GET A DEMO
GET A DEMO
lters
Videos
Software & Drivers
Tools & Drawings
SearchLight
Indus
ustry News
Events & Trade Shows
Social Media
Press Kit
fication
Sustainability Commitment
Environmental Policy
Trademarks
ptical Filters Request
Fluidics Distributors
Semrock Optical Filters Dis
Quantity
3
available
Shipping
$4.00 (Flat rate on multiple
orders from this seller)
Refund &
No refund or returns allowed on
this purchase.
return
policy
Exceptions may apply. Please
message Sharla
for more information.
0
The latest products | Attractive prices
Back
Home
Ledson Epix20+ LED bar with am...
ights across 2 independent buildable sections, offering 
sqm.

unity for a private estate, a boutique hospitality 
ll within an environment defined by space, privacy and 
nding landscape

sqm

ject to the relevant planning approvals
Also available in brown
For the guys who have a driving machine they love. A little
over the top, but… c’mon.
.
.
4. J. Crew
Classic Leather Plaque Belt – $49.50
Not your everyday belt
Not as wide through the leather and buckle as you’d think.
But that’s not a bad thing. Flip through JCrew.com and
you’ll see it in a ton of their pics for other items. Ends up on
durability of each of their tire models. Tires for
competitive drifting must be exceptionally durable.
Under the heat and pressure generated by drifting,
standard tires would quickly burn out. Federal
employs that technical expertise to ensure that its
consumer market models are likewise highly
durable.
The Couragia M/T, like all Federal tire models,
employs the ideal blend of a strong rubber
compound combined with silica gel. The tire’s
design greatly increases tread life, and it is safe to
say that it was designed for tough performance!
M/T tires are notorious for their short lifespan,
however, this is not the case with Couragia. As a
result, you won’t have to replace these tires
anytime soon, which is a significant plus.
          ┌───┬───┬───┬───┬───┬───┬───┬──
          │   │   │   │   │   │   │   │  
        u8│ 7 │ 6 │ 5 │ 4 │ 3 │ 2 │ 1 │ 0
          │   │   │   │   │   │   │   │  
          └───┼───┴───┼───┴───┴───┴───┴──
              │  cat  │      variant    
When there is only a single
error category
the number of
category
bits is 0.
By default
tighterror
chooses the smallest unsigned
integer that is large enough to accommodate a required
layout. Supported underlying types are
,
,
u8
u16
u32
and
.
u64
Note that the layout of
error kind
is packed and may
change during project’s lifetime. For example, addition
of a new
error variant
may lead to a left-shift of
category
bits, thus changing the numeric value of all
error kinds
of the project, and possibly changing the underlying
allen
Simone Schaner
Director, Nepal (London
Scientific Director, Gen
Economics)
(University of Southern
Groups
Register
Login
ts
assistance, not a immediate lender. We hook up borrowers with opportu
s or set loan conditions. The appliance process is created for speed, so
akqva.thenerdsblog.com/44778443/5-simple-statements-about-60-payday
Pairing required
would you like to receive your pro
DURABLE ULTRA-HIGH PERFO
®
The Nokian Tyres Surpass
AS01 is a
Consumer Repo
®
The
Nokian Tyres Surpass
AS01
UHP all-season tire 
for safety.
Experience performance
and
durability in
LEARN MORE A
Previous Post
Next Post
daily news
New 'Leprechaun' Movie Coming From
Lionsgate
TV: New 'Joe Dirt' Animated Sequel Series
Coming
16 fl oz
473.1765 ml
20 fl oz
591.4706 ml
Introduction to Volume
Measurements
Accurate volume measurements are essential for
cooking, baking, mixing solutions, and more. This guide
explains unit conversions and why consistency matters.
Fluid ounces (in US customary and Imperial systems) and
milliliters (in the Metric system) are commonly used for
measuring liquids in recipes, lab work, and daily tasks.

----------

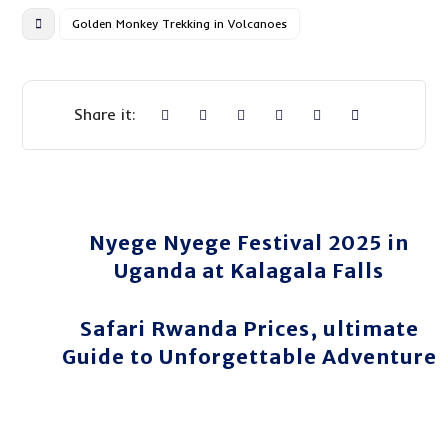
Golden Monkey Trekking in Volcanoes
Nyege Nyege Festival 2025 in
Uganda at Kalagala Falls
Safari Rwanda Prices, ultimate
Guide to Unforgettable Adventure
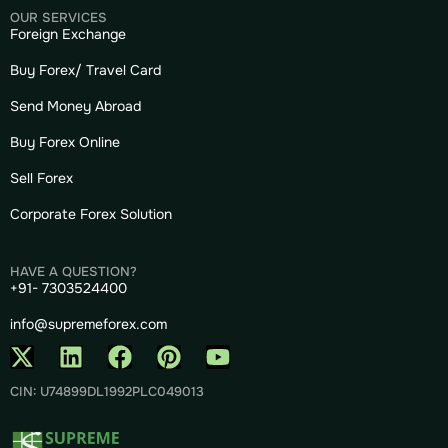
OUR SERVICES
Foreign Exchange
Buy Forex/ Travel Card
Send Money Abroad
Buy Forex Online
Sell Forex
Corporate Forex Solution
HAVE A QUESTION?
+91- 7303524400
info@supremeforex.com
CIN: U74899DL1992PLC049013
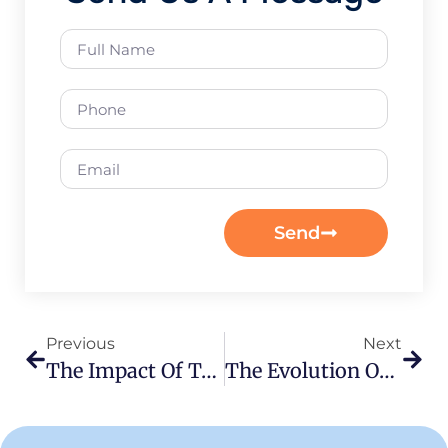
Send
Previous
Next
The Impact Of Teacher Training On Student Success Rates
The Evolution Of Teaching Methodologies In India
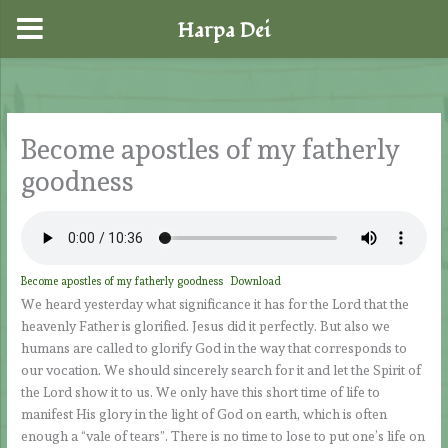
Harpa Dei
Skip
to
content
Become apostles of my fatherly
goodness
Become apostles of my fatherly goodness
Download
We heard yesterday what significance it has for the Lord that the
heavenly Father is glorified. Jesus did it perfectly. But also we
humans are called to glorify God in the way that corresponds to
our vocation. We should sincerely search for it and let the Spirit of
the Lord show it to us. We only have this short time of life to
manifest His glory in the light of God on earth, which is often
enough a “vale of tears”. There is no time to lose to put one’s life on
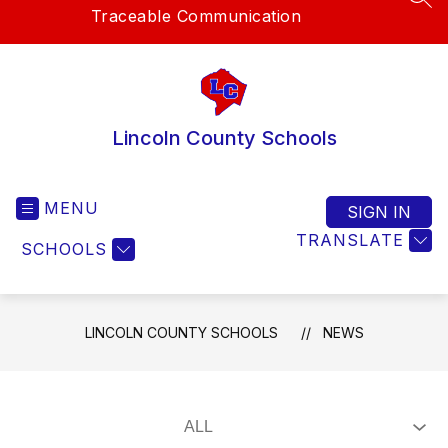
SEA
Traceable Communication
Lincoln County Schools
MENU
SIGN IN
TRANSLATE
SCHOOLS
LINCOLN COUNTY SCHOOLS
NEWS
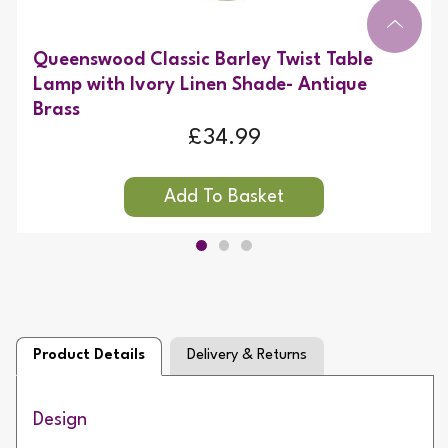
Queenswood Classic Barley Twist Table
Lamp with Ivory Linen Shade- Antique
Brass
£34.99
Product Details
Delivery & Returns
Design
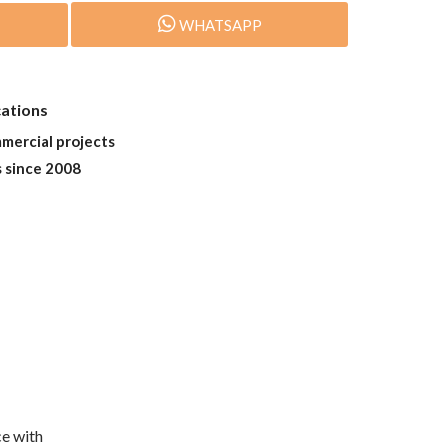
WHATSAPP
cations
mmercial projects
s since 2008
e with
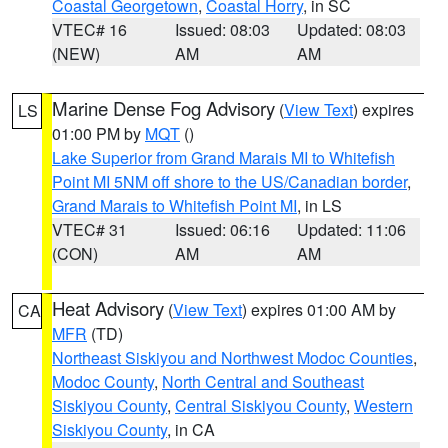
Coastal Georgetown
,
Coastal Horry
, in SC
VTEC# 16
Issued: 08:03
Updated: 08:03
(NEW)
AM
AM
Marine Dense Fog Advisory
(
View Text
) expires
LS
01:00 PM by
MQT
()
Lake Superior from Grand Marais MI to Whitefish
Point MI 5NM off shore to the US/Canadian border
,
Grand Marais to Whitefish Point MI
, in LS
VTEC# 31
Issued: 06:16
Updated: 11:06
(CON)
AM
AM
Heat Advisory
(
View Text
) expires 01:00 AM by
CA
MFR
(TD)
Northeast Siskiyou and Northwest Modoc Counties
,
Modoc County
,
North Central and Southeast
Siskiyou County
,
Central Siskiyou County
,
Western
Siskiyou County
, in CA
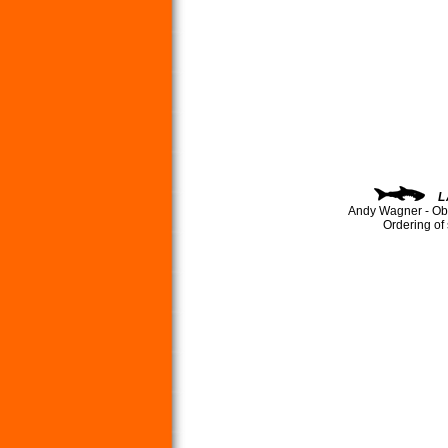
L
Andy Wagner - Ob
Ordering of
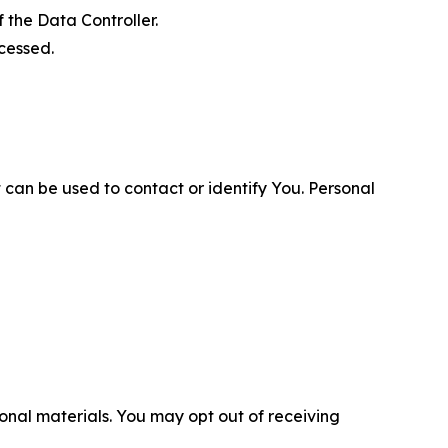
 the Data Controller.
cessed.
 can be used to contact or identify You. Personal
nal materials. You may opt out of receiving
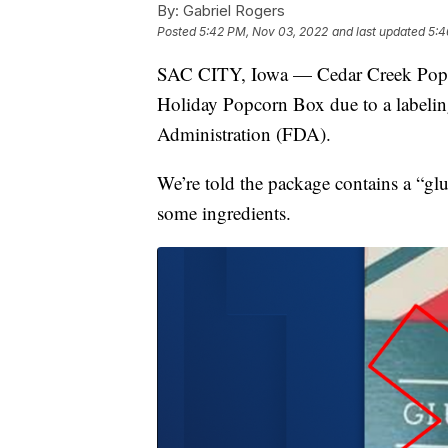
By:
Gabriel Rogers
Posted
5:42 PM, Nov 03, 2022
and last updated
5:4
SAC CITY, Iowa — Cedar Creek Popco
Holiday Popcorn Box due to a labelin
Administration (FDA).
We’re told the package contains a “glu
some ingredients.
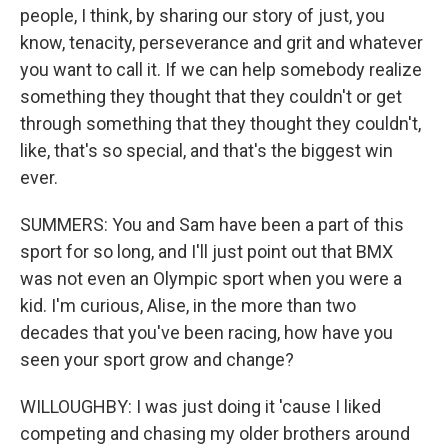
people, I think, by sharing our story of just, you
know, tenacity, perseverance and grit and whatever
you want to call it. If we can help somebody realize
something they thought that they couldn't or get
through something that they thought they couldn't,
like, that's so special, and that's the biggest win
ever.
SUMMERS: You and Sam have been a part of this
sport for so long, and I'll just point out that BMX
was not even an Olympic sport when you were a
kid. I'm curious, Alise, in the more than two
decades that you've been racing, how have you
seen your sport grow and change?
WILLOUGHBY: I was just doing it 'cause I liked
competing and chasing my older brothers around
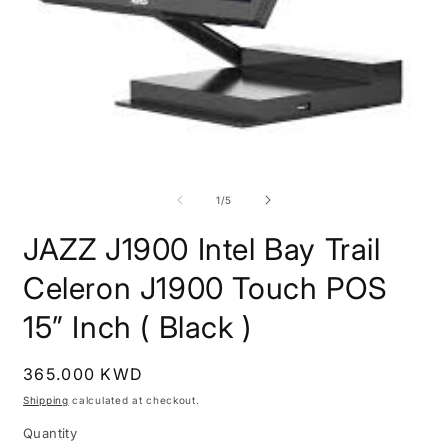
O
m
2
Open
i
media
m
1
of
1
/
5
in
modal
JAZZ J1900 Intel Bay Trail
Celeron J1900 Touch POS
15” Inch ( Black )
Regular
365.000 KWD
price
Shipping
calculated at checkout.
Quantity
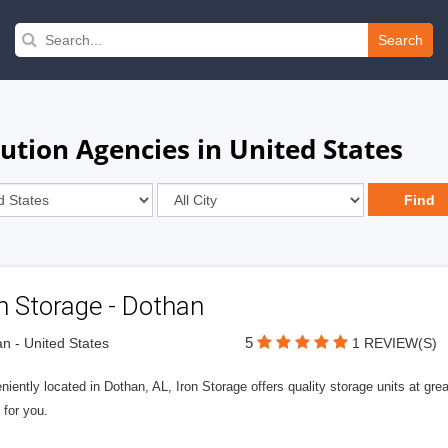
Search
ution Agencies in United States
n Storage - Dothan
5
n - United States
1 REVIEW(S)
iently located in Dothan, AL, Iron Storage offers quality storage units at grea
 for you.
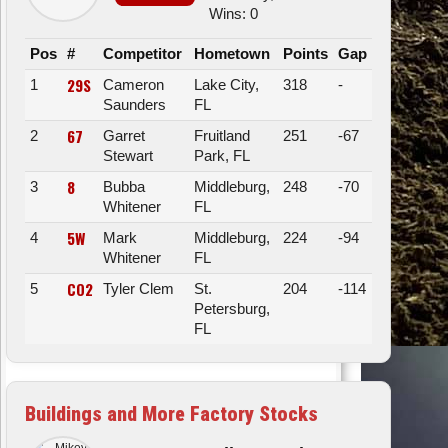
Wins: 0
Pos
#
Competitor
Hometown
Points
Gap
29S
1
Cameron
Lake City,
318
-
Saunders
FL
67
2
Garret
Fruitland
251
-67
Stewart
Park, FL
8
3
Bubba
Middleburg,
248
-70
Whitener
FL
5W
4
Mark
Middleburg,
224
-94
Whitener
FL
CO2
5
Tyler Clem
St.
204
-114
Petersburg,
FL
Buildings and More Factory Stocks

----------

TASK INSTRUCTIONS: Count the lines of the entries that hold the string "they", then state that number and nothing more.

RESPONSE BELOW: 3